→ Provided information

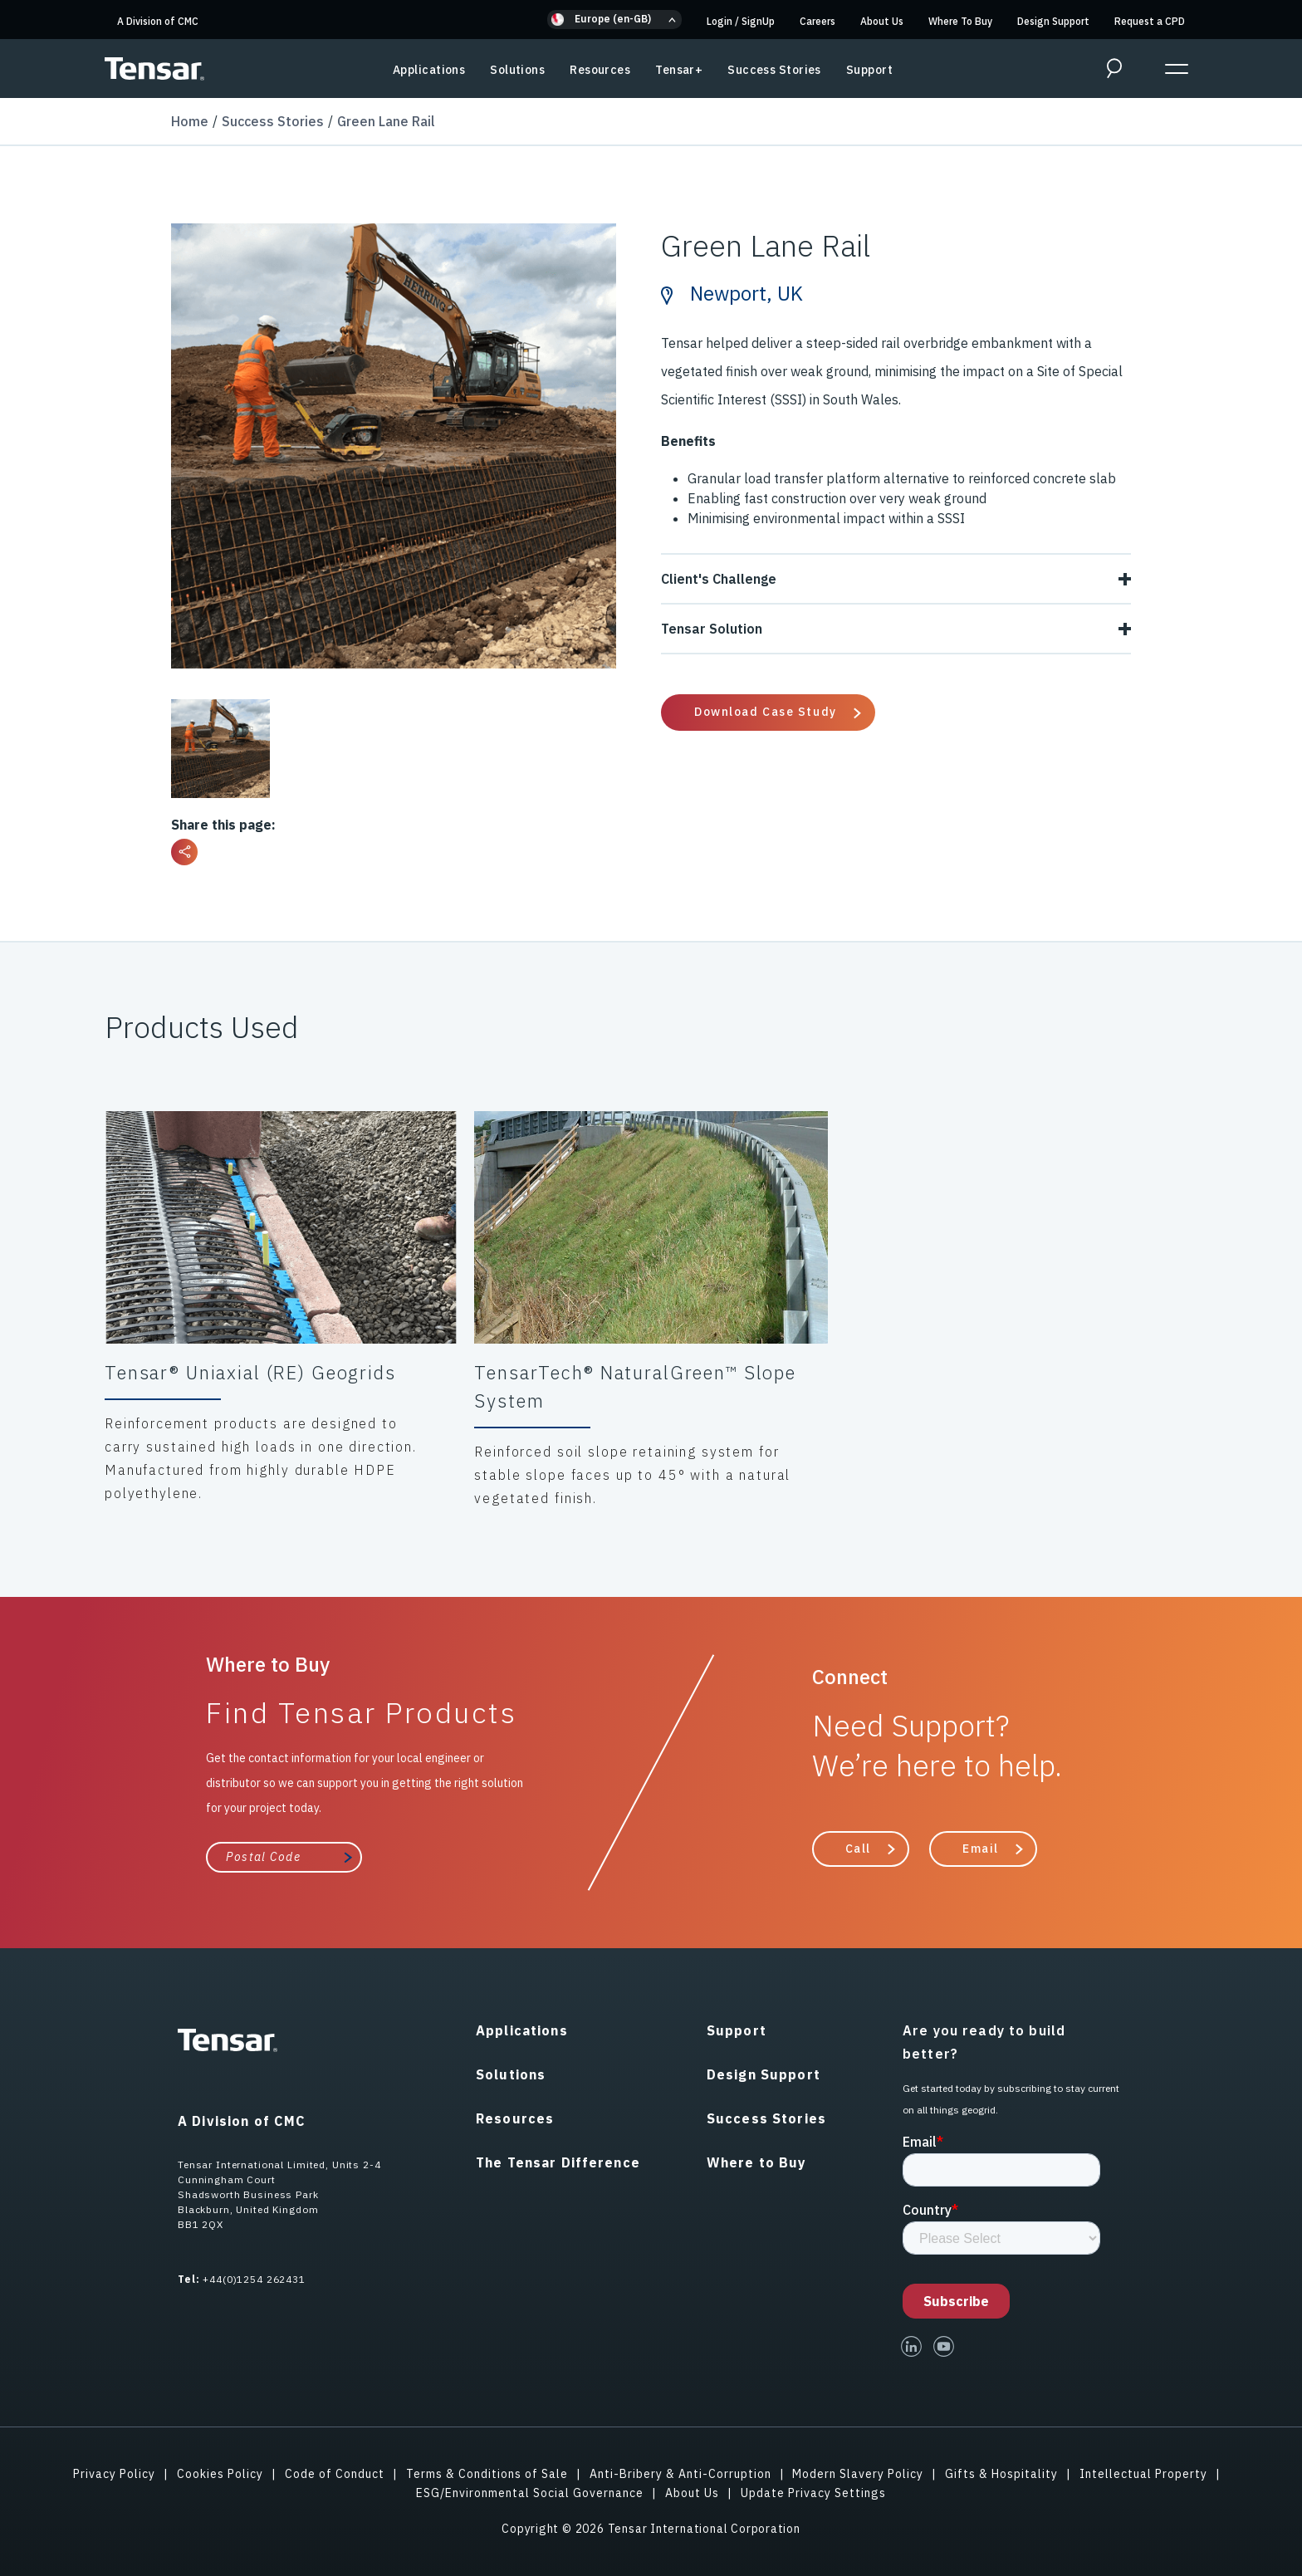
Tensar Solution (896, 628)
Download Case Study (765, 711)
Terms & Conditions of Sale (487, 2473)
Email (980, 1848)
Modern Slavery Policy (857, 2473)
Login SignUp (741, 21)
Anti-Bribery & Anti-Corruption (680, 2473)
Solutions (517, 69)
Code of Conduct (334, 2473)
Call (858, 1848)
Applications (429, 69)
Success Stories (774, 69)
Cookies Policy (220, 2473)
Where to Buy (757, 2162)
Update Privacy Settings (813, 2492)
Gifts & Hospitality (1001, 2473)
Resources (600, 69)
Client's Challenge (896, 579)
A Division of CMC (157, 21)
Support (869, 69)
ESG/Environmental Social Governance (530, 2492)
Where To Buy (960, 21)
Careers (817, 21)
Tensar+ (678, 69)
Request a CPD (1149, 21)
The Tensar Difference (558, 2162)
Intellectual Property (1143, 2473)
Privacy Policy (114, 2473)
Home (189, 121)
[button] (614, 19)
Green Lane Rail (386, 121)
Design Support (1053, 21)
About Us (881, 21)
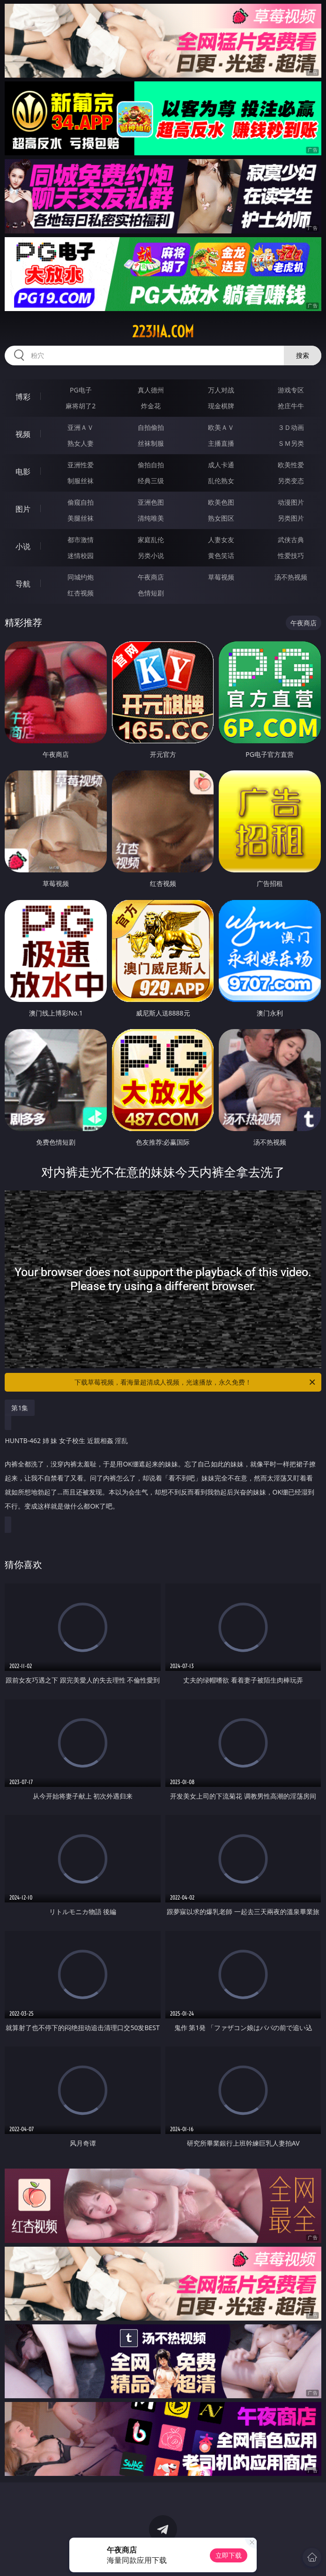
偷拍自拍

→ Task directions
The lines above should be transcribed exactly, with every image removed.

→ Solution for this task
Tensar Solution (896, 628)
Download Case Study (765, 711)
Terms & Conditions of Sale (487, 2473)
Email (980, 1848)
Modern Slavery Policy (857, 2473)
Login SignUp (741, 21)
Anti-Bribery & Anti-Corruption (680, 2473)
Solutions (517, 69)
Code of Conduct (334, 2473)
Call (858, 1848)
Applications (429, 69)
Success Stories (774, 69)
Cookies Policy (220, 2473)
Where to Buy (757, 2162)
Update Privacy Settings (813, 2492)
Gifts & Hospitality (1001, 2473)
Resources (600, 69)
Client's Challenge (896, 579)
A Division of CMC (157, 21)
Support (869, 69)
ESG/Environmental Social Governance (530, 2492)
Where To Buy (960, 21)
Careers (817, 21)
Tensar+ (678, 69)
Request a CPD (1149, 21)
The Tensar Difference (558, 2162)
Intellectual Property (1143, 2473)
Privacy Policy (114, 2473)
Home (189, 121)
[button] (614, 19)
Green Lane Rail (386, 121)
Design Support (1053, 21)
About Us (881, 21)
偷拍自拍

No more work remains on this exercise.